The Wall Street Journal reports that the “Luci”, a device that “induces lucid dreaming”- was pulled off of the site last night after several backers on the comment section apparently piped up over “red flags”. These were a lack of information on the Montreal-based company, GPX Technologies, and how pictures and videos of the device didn’t satisfy backers probes.

From taking a look at the Kickstarter page, there are tons of pictures, but the video doesn’t show the device in real life action - the Wall Street Journal called it “modified images of the components of the Luci device, and a lack of video of the device in action.” It begs the question why one would contribute money in the first place, and only after criticize its transparency.

Here’s the video:

I wouldn’t consider myself an “opponent” to crowdfunding sites like Kickstarter or Indiegogo, but I’ve tried to highlight realities surrounding these types of platforms, mainly the potential for people being duped into losing their money.

“The story of Luci both highlights the vulnerability of crowdfunding sites like Kickstarter, where virtually anyone can raise money, and the power of online crowds as a regulatory force,” wrote reporter Evelyn Rusli.

Following the product being pulled off the site, $363,000 Canadian dollars will be returned to 2,569 backers. It was on the site as early as November 1, when $175 would purportedly get one a Luci.

The pledges rose to as much as $400,000, but it lost over $38,000 last night before being “shelved”. Then, wrote Rusli, “in the comments page, GPX’s Kickstarter account sternly defended its status as a registered business and said its photos were legitimate.” The account then accused one backer under the handle ‘Manoko,’ of harassing Luci founder Wayne Kendall’s wife on Facebook.

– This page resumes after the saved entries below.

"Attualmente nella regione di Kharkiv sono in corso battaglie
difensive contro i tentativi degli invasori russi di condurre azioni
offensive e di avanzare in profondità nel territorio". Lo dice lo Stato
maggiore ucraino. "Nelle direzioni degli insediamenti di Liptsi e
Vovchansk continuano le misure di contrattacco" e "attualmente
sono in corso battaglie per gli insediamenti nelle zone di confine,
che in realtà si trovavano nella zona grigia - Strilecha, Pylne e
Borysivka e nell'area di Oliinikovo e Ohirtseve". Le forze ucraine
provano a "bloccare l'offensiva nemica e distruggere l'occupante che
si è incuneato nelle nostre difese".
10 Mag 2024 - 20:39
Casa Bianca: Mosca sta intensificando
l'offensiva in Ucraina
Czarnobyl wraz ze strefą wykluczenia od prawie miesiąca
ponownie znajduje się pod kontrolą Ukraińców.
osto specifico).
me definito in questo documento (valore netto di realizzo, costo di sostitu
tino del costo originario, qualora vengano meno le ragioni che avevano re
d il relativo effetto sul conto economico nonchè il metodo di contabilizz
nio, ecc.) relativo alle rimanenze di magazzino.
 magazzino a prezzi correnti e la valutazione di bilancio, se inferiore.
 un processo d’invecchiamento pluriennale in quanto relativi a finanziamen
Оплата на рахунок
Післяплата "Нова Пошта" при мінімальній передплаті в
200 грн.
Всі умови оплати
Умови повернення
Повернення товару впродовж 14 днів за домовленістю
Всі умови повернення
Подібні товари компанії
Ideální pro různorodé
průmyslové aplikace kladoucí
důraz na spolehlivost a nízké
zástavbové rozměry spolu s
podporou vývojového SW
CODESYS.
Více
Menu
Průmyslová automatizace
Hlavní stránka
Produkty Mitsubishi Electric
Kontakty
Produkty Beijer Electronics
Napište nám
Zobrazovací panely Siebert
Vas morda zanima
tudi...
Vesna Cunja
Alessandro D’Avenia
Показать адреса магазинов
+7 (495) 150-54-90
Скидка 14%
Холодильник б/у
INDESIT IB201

The episode points to how such projects get on these sites and the push and pull between the site asking for people’s money, but also warning them to spend wisely. Kickstarter verifies the identity, address, bank account, phone number and email for the project creators. From speaking to some submitters who have had a tough time getting projects on Kickstarter, the site seems to hold a general rule that anything on it must be “creative” in nature, which inevitably ends up favouring hardware. Thus, social networks and causes are not accepted.

One Ottawa-based startup told me how they had to re-submit their idea four times before it was accepted on the site, despite several seemingly contradictory remarks from the site. While it only accepts “creative” projects, there are several examples of the site accepting social networks, or even causes (such as when the New York City Opera tried to crowdfunding money for their upcoming season).

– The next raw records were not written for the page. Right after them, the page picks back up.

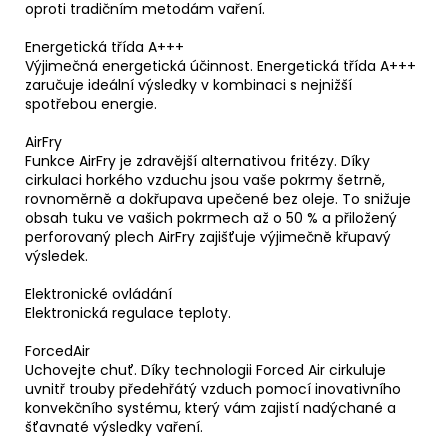
oproti tradičním metodám vaření.
Energetická třída A+++
Výjimečná energetická účinnost. Energetická třída A+++
zaručuje ideální výsledky v kombinaci s nejnižší
spotřebou energie.
AirFry
Funkce AirFry je zdravější alternativou fritézy. Díky
cirkulaci horkého vzduchu jsou vaše pokrmy šetrně,
rovnoměrně a dokřupava upečené bez oleje. To snižuje
obsah tuku ve vašich pokrmech až o 50 % a přiložený
perforovaný plech AirFry zajišťuje výjimečně křupavý
výsledek.
Elektronické ovládání
Elektronická regulace teploty.
ForcedAir
Uchovejte chuť. Díky technologii Forced Air cirkuluje
uvnitř trouby předehřátý vzduch pomocí inovativního
konvekčního systému, který vám zajistí nadýchané a
šťavnaté výsledky vaření.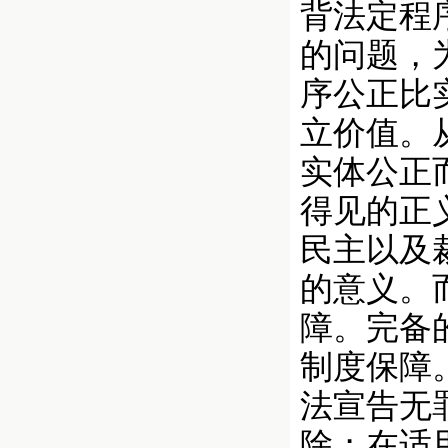
背法定程
的问题，
序公正比
立价值。
实体公正
得见的正
民主以及
的意义。
障。完备
制度保障
法宣告无
除；在适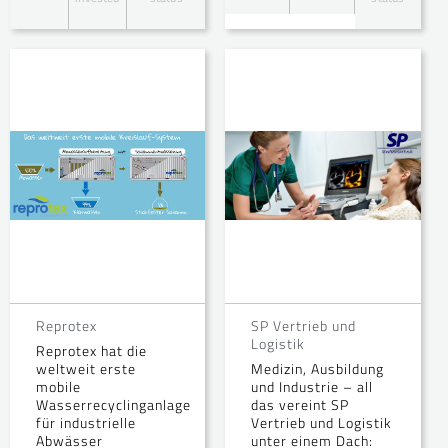
Reprotex
SP Vertrieb und
Logistik
Reprotex hat die
weltweit erste
Medizin, Ausbildung
mobile
und Industrie – all
Wasserrecyclinganlage
das vereint SP
für industrielle
Vertrieb und Logistik
Abwässer
unter einem Dach: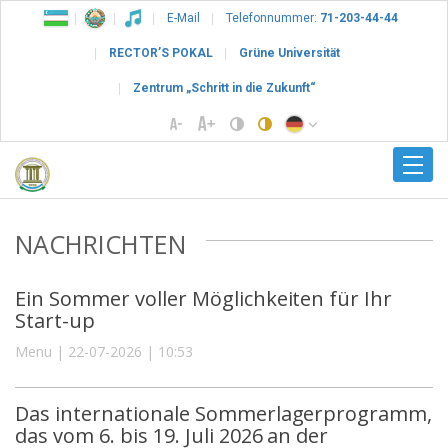
E-Mail
Telefonnummer:
71-203-44-44
RECTOR’S POKAL
Grüne Universität
Zentrum „Schritt in die Zukunft“
NACHRICHTEN
Ein Sommer voller Möglichkeiten für Ihr
Start-up
Menu | 22-07-2026 | 10:53
Das internationale Sommerlagerprogramm,
das vom 6. bis 19. Juli 2026 an der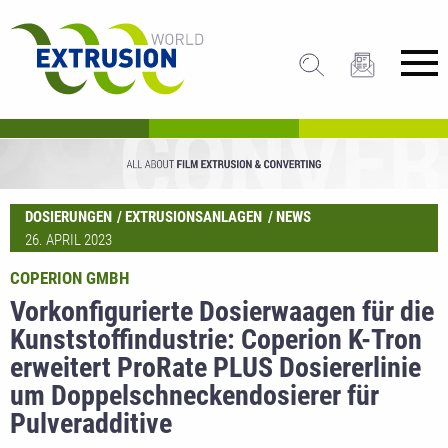
DOSIERUNGEN
EXTRUSIONSANLAGEN
NEWS
26. APRIL 2023
COPERION GMBH
Vorkonfigurierte Dosierwaagen für die
Kunststoffindustrie: Coperion K-Tron
erweitert ProRate PLUS Dosiererlinie
um Doppelschneckendosierer für
Pulveradditive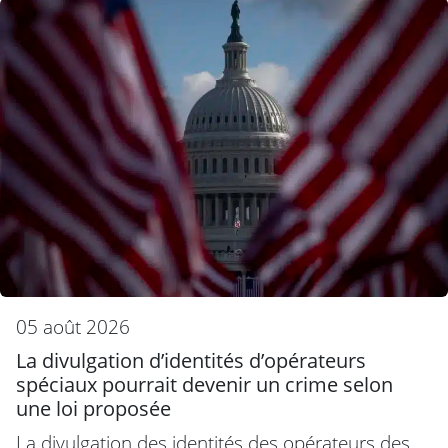
05 août 2026
La divulgation d’identités d’opérateurs
spéciaux pourrait devenir un crime selon
une loi proposée
La divulgation des identités des opérateurs des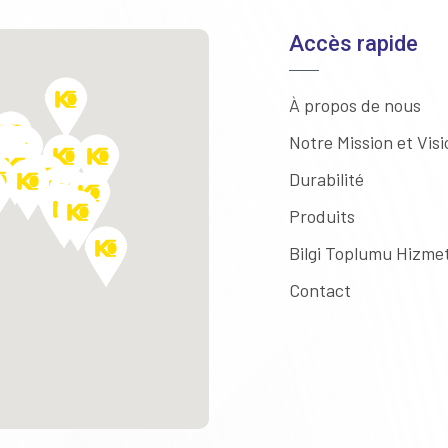
Accès rapide
À propos de nous
Notre Mission et Visi
Durabilité
Produits
Bilgi Toplumu Hizmet
Contact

On top of what can be seen as a platform that loosely enforcing rules on some startups, but not on others, it seems obvious that the site itself can be duped into allowing fraudulent people submitting fake projects and then taking people’s money.

The site does try to warn people, urging users to carefully review a project’s materials before pledging money. Users can also alert Kickstarter if they suspect a project is inappropriate or fraudulent.

“So far, Kickstarter has hosted more than 100,000 projects, and of these, less than a dozen have been shut down because of fraud concerns, according to the company,” wrote Rusli.

Everything revolving around the Luci is still up in the air, and no one has been proved guilty, but cases like these point out some of the risks of such modern funding mechanisms. There’s no doubt that amazing products have come to market through these platforms, but people need to be aware of examples like Luci.

Joseph Czikk

Joseph Czikk

Joseph Czikk is Managing Editor at Betakit. Prior to Betakit Joseph wrote for the National Post, Montreal Gazette, Vancouver Sun, Regina Leader Post, Techvibes and BC Business Online. Joseph often goes crazy on twitter during NHL and NFL games.

  • chumbaz

    Looking at the project, looks like it was cancelled by the creator not pulled off the site.

    • SwissTech

      It is illogical to assume the creator rejected 400,000 dollars, screwed over 2500 investors and destroyed his reputation just because the investors demanded to see a pic or short video of the prototype.

      Basically GXP was about to receive 400,000 dollars based on a few photoshop mockups thus the reason why the campaign ended early (Saving 2500 investors from the greatest robbery in crowd sourcing history).

      According to kickstarter guidelines it is a core requirement to have a working prototype before asking for money to put a product into mass production thus kickstarter clearly pulled the plug since so many people complained. If kickstarter would not have pulled the plug it would have DESTROYED their reputation! Cheers

  • dyl

    i was really looking forward to this, when you think about how such a device would change society if a good number of people would start using it, the possibilities are without boundaries. I hope another company starts a project with the same goal, i know somewhere where people are eager to get something of the kind and are willing to give money for it, kickstarter, why not try again?